**PROBLEM DESCRIPTION:**
What is needed is an exact copy of the records below, minus any pictures.

(Beginning of RECORDS TO USE)

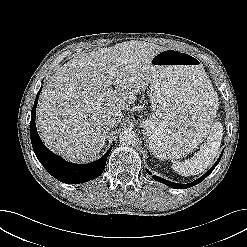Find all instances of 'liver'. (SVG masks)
Masks as SVG:
<instances>
[{"instance_id": "obj_1", "label": "liver", "mask_w": 247, "mask_h": 247, "mask_svg": "<svg viewBox=\"0 0 247 247\" xmlns=\"http://www.w3.org/2000/svg\"><path fill=\"white\" fill-rule=\"evenodd\" d=\"M165 47L128 41L59 67L39 97L36 124L45 144L72 162L96 158L108 134L107 115L121 114L150 83V62ZM115 70V78L109 75ZM116 84L108 94L107 89ZM217 109V108H216Z\"/></svg>"}]
</instances>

(End of RECORDS TO USE)

**OUTPUT BELOW:**
Find all instances of 'liver'. (SVG masks)
Masks as SVG:
<instances>
[{"instance_id": "obj_1", "label": "liver", "mask_w": 247, "mask_h": 247, "mask_svg": "<svg viewBox=\"0 0 247 247\" xmlns=\"http://www.w3.org/2000/svg\"><path fill=\"white\" fill-rule=\"evenodd\" d=\"M165 47L128 41L59 67L39 97L36 124L45 144L72 162L96 158L108 134L107 115L121 114L150 83V62ZM115 70V78L109 75ZM116 84L108 94L107 89ZM217 109V108H216Z\"/></svg>"}]
</instances>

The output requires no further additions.